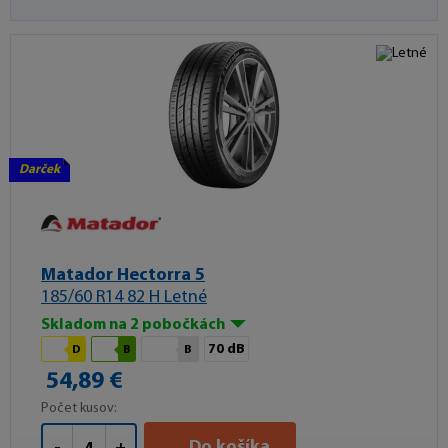
Darček
Matador Hectorra 5
185/60 R14 82 H Letné
Skladom na 2 pobočkách
70 dB
D
B
B
54,89 €
Počet kusov:
Do košíka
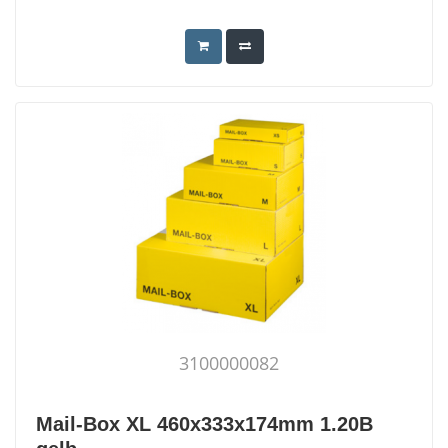
3100000082
Mail-Box XL 460x333x174mm 1.20B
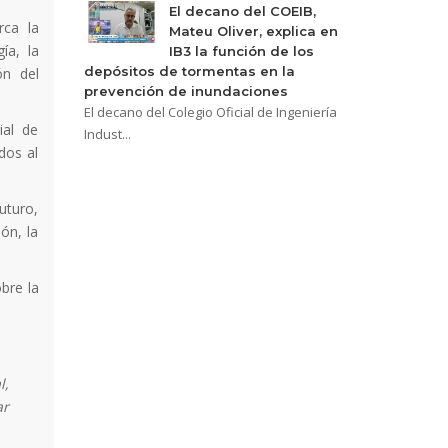
El decano del COEIB,
rca la
Mateu Oliver, explica en
ía, la
IB3 la función de los
depósitos de tormentas en la
ón del
prevención de inundaciones
El decano del Colegio Oficial de Ingeniería
ial de
Indust...
dos al
uturo,
ón, la
bre la
l,
ar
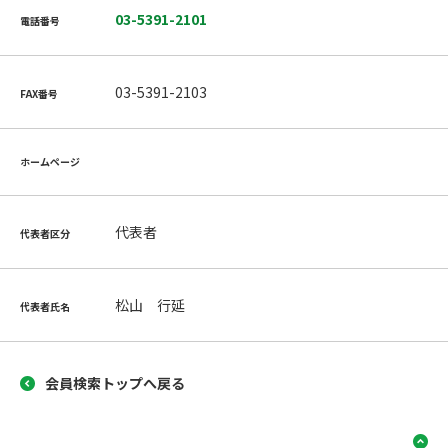
03-5391-2101
電話番号
03-5391-2103
FAX番号
ホームページ
代表者
代表者区分
松山 行延
代表者氏名
会員検索トップへ戻る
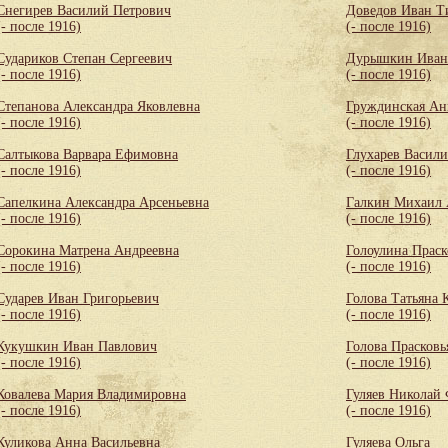
Снегирев Василий Петрович
Доведов Иван Т
(- после 1916)
(- после 1916)
Судариков Степан Сергеевич
Дурышкин Иван
(- после 1916)
(- после 1916)
Степанова Александра Яковлевна
Груждинская Ан
(- после 1916)
(- после 1916)
Салтыкова Варвара Ефимовна
Глухарев Васил
(- после 1916)
(- после 1916)
Сапелкина Александра Арсеньевна
Галкин Михаил 
(- после 1916)
(- после 1916)
Сорокина Матрена Андреевна
Голоулина Праск
(- после 1916)
(- после 1916)
Сударев Иван Григорьевич
Голова Татьяна 
(- после 1916)
(- после 1916)
Кукушкин Иван Павлович
Голова Прасковь
(- после 1916)
(- после 1916)
Ковалева Мария Владимировна
Гуляев Николай
(- после 1916)
(- после 1916)
Куликова Анна Васильевна
Гуляева Ольга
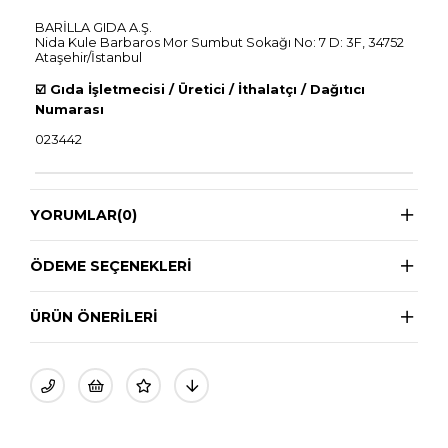
BARİLLA GIDA A.Ş.
Nida Kule Barbaros Mor Sumbut Sokağı No: 7 D: 3F, 34752
Ataşehir/İstanbul
☑️
Gıda İşletmecisi / Üretici / İthalatçı / Dağıtıcı
Numarası
023442
YORUMLAR
(0)
ÖDEME SEÇENEKLERI
ÜRÜN ÖNERILERI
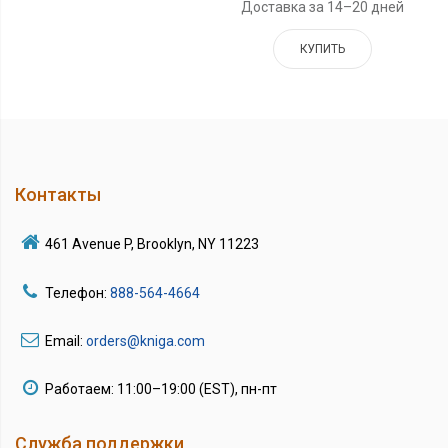
Доставка за 14–20 дней
КУПИТЬ
Контакты
461 Avenue P, Brooklyn, NY 11223
Телефон:
888-564-4664
Email:
orders@kniga.com
Работаем: 11:00–19:00 (EST), пн-пт
Служба поддержки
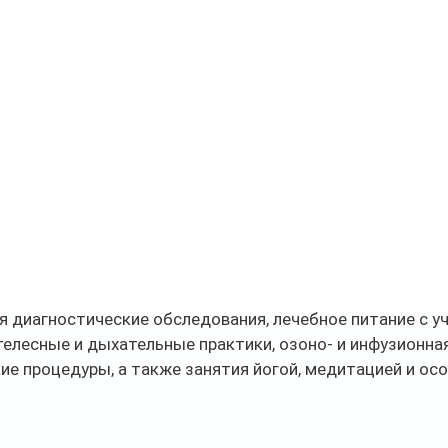
 диагностические обследования, лечебное питание с у
 телесные и дыхательные практики, озоно- и инфузионная
е процедуры, а также занятия йогой, медитацией и ос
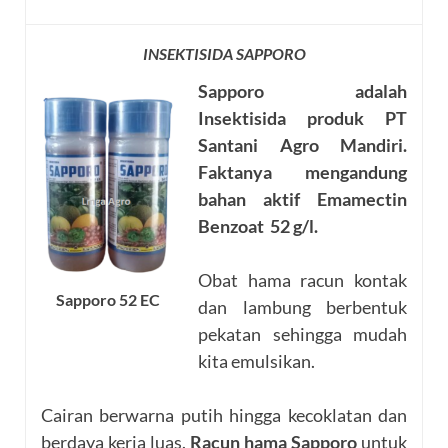
INSEKTISIDA SAPPORO
Sapporo adalah
Insektisida
produk
PT
Santani Agro Mandiri.
Faktanya mengandung
bahan aktif
Emamectin
Benzoat 52 g/l
.
Obat hama racun kontak
Sapporo 52 EC
dan lambung berbentuk
pekatan sehingga mudah
kita emulsikan.
Cairan berwarna putih hingga kecoklatan dan
berdaya kerja luas.
Racun hama Sapporo
untuk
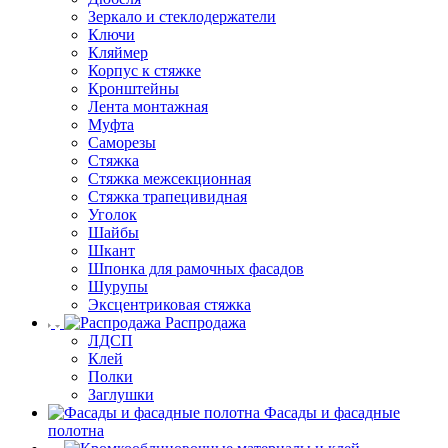
Зеркало и стеклодержатели
Ключи
Кляймер
Корпус к стяжке
Кронштейны
Лента монтажная
Муфта
Саморезы
Стяжка
Стяжка межсекционная
Стяжка трапецивидная
Уголок
Шайбы
Шкант
Шпонка для рамочных фасадов
Шурупы
Эксцентриковая стяжка
Распродажа
ЛДСП
Клей
Полки
Заглушки
Фасады и фасадные
полотна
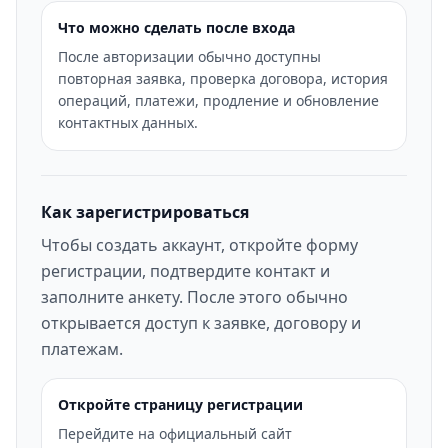
Что можно сделать после входа
После авторизации обычно доступны
повторная заявка, проверка договора, история
операций, платежи, продление и обновление
контактных данных.
Как зарегистрироваться
Чтобы создать аккаунт, откройте форму
регистрации, подтвердите контакт и
заполните анкету. После этого обычно
открывается доступ к заявке, договору и
платежам.
Откройте страницу регистрации
Перейдите на официальный сайт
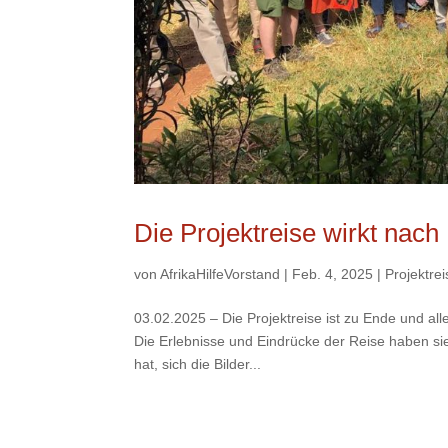
Die Projektreise wirkt nach
von
AfrikaHilfeVorstand
|
Feb. 4, 2025
|
Projektrei
03.02.2025 – Die Projektreise ist zu Ende und a
Die Erlebnisse und Eindrücke der Reise haben sie
hat, sich die Bilder...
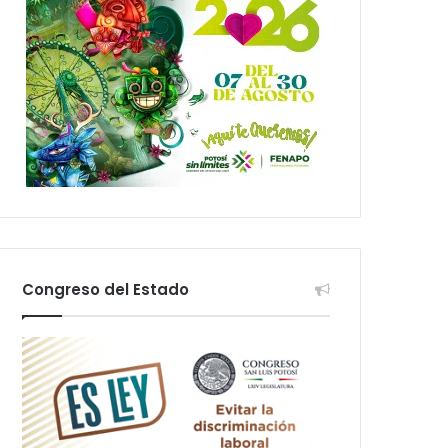
Congreso del Estado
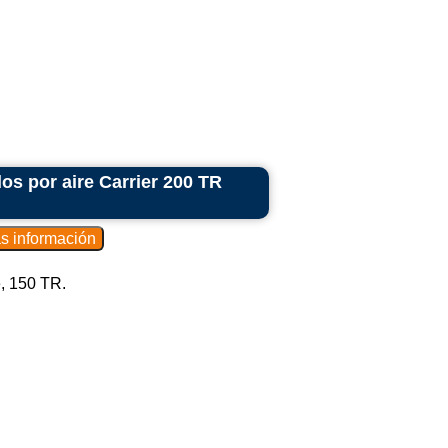
os por aire Carrier 200 TR
e, 150 TR.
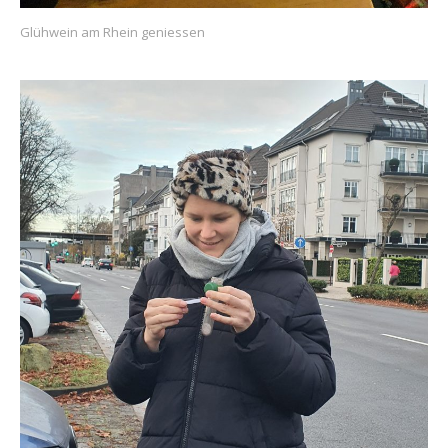
Glühwein am Rhein geniessen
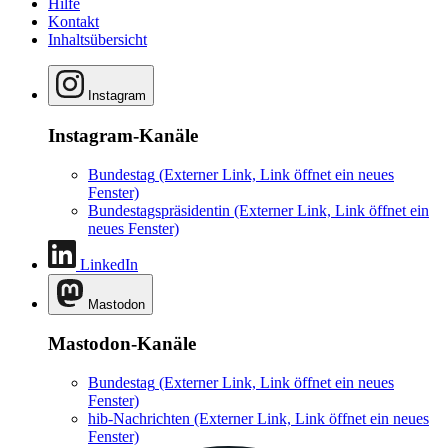
Hilfe
Kontakt
Inhaltsübersicht
Instagram
Instagram-Kanäle
Bundestag
(Externer Link, Link öffnet ein neues
Fenster)
Bundestagspräsidentin
(Externer Link, Link öffnet ein
neues Fenster)
LinkedIn
Mastodon
Mastodon-Kanäle
Bundestag
(Externer Link, Link öffnet ein neues
Fenster)
hib-Nachrichten
(Externer Link, Link öffnet ein neues
Fenster)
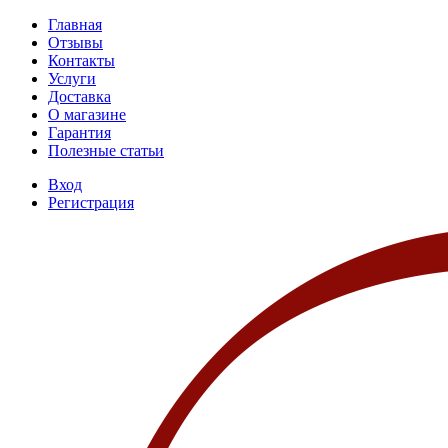
Главная
Отзывы
Контакты
Услуги
Доставка
О магазине
Гарантия
Полезные статьи
Вход
Регистрация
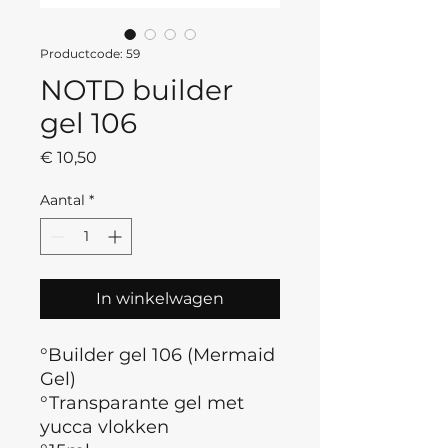
Productcode: 59
NOTD builder
gel 106
Prijs
€ 10,50
Aantal
*
In winkelwagen
°Builder gel 106 (Mermaid
Gel)
°Transparante gel met
yucca vlokken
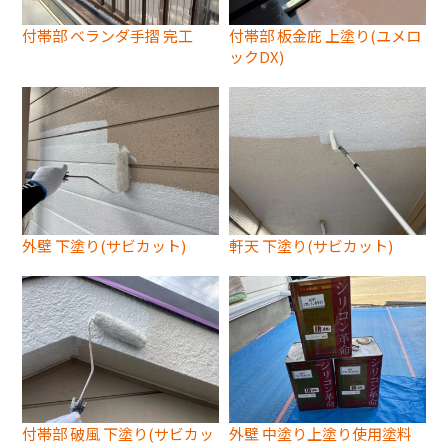
付帯部 ベランダ手摺 完工
付帯部 板金庇 上塗り(ユメロ
ックDX)
外壁 下塗り(サビカット)
軒天 下塗り(サビカット)
付帯部 破風 下塗り(サビカッ
外壁 中塗り上塗り使用塗料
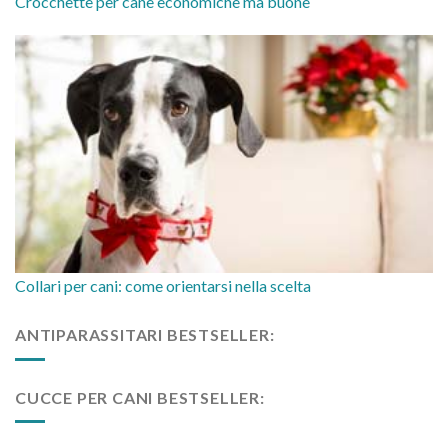
Crocchette per cane economiche ma buone
Collari per cani: come orientarsi nella scelta
ANTIPARASSITARI BESTSELLER:
CUCCE PER CANI BESTSELLER:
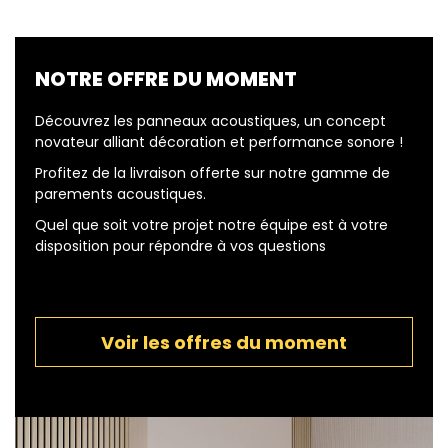
NOTRE OFFRE DU MOMENT
Découvrez les panneaux acoustiques, un concept
novateur alliant décoration et performance sonore !
Profitez de la livraison offerte sur notre gamme de
parements acoustiques.
Quel que soit votre projet notre équipe est à votre
disposition pour répondre à vos questions
Voir les offres du moment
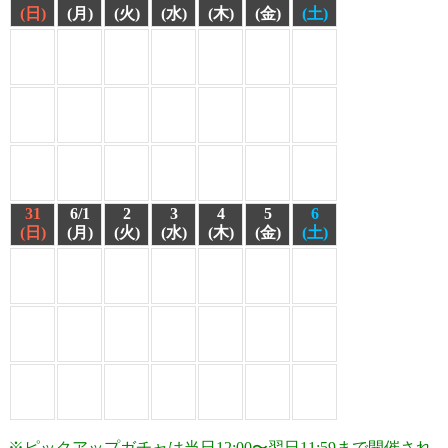
(日)
(月)
(火)
(水)
(木)
(金)
(土)
31
6/1
2
3
4
5
6
(日)
(月)
(火)
(水)
(木)
(金)
(土)
※ピックアップガチャは当日12:00〜翌日11:59まで開催され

☆ ☆ ☆

§ WHAT THE TASK ASKS
Only the pictures are to be left out; the rest of the material above should be printed verbatim.

§ EXERCISE ANSWER
Darček
Matador Hectorra 5
185/60 R14 82 H Letné
Skladom na 2 pobočkách
70 dB
D
B
B
54,89 €
Počet kusov:
Do košíka
3100000082
Mail-Box XL 460x333x174mm 1.20B
El decano del COEIB,
rca la
Mateu Oliver, explica en
ía, la
IB3 la función de los
depósitos de tormentas en la
ón del
prevención de inundaciones
El decano del Colegio Oficial de Ingeniería
ial de
Indust...
dos al
uturo,
ón, la
bre la
l,
ar
03-5391-2101
電話番号
03-5391-2103
FAX番号
ホームページ
代表者
代表者区分
松山 行延
代表者氏名
会員検索トップへ戻る
Снегирев Василий Петрович
Доведов Иван Т
(- после 1916)
(- после 1916)
Судариков Степан Сергеевич
Дурышкин Иван
(- после 1916)
(- после 1916)
Степанова Александра Яковлевна
Груждинская Ан
(- после 1916)
(- после 1916)
Салтыкова Варвара Ефимовна
Глухарев Васил
(- после 1916)
(- после 1916)
Сапелкина Александра Арсеньевна
Галкин Михаил 
(- после 1916)
(- после 1916)
Сорокина Матрена Андреевна
Голоулина Праск
(- после 1916)
(- после 1916)
Сударев Иван Григорьевич
Голова Татьяна 
(- после 1916)
(- после 1916)
Кукушкин Иван Павлович
Голова Прасковь
(- после 1916)
(- после 1916)
Ковалева Мария Владимировна
Гуляев Николай
(- после 1916)
(- после 1916)
Куликова Анна Васильевна
Гуляева Ольга
BARİLLA GIDA A.Ş.
Nida Kule Barbaros Mor Sumbut Sokağı No: 7 D: 3F, 34752
Ataşehir/İstanbul
☑️
Gıda İşletmecisi / Üretici / İthalatçı / Dağıtıcı
Numarası
023442
YORUMLAR
(0)
ÖDEME SEÇENEKLERI
ÜRÜN ÖNERILERI
Доставка за 14–20 дней
КУПИТЬ
Контакты
461 Avenue P, Brooklyn, NY 11223
Телефон:
888-564-4664
Email:
orders@kniga.com
Работаем: 11:00–19:00 (EST), пн-пт
Служба поддержки
 диагностические обследования, лечебное питание с у
 телесные и дыхательные практики, озоно- и инфузионная
е процедуры, а также занятия йогой, медитацией и ос
INSEKTISIDA SAPPORO
Sapporo adalah
Insektisida
produk
PT
Santani Agro Mandiri.
Faktanya mengandung
bahan aktif
Emamectin
Benzoat 52 g/l
.
Obat hama racun kontak
Sapporo 52 EC
dan lambung berbentuk
pekatan sehingga mudah
kita emulsikan.
Cairan berwarna putih hingga kecoklatan dan
berdaya kerja luas.
Racun hama Sapporo
untuk
Зеркало и стеклодержатели
Ключи
Кляймер
Корпус к стяжке
Кронштейны
Лента монтажная
Муфта
Саморезы
Стяжка
Стяжка межсекционная
Стяжка трапецивидная
Уголок
Шайбы
Шкант
Шпонка для рамочных фасадов
Шурупы
Эксцентриковая стяжка
Распродажа
ЛДСП
Клей
Полки
Заглушки
Фасады и фасадные
полотна
Что можно сделать после входа
После авторизации обычно доступны
повторная заявка, проверка договора, история
операций, платежи, продление и обновление
контактных данных.
Как зарегистрироваться
Чтобы создать аккаунт, откройте форму
регистрации, подтвердите контакт и
заполните анкету. После этого обычно
открывается доступ к заявке, договору и
платежам.
Откройте страницу регистрации
Перейдите на официальный сайт
Die Projektreise wirkt nach
von
AfrikaHilfeVorstand
|
Feb. 4, 2025
|
Projektrei
03.02.2025 – Die Projektreise ist zu Ende und a
Die Erlebnisse und Eindrücke der Reise haben sie
hat, sich die Bilder...
Congreso del Estado
os por aire Carrier 200 TR
e, 150 TR.
Glühwein am Rhein geniessen
Hilfe
Kontakt
Inhaltsübersicht
Instagram
Instagram-Kanäle
Bundestag
(Externer Link, Link öffnet ein neues
Fenster)
Bundestagspräsidentin
(Externer Link, Link öffnet ein
neues Fenster)
LinkedIn
Mastodon
Mastodon-Kanäle
Bundestag
(Externer Link, Link öffnet ein neues
Fenster)
hib-Nachrichten
(Externer Link, Link öffnet ein neues
Fenster)
Главная
Отзывы
Контакты
Услуги
Доставка
О магазине
Гарантия
Полезные статьи
Вход
Регистрация
Productcode: 59
NOTD builder
gel 106
Prijs
€ 10,50
Aantal
*
In winkelwagen
°Builder gel 106 (Mermaid
Gel)
°Transparante gel met
yucca vlokken
付帯部 ベランダ手摺 完工
付帯部 板金庇 上塗り(ユメロ
ックDX)
外壁 下塗り(サビカット)
軒天 下塗り(サビカット)
付帯部 破風 下塗り(サビカッ
外壁 中塗り上塗り使用塗料
Crocchette per cane economiche ma buone
Collari per cani: come orientarsi nella scelta
ANTIPARASSITARI BESTSELLER:
CUCCE PER CANI BESTSELLER:
NOTRE OFFRE DU MOMENT
Découvrez les panneaux acoustiques, un concept
novateur alliant décoration et performance sonore !
Profitez de la livraison offerte sur notre gamme de
parements acoustiques.
Quel que soit votre projet notre équipe est à votre
disposition pour répondre à vos questions
Voir les offres du moment
(日)
(月)
(火)
(水)
(木)
(金)
(土)
31
6/1
2
3
4
5
6
(日)
(月)
(火)
(水)
(木)
(金)
(土)
※ピックアップガチャは当日12:00〜翌日11:59まで開催され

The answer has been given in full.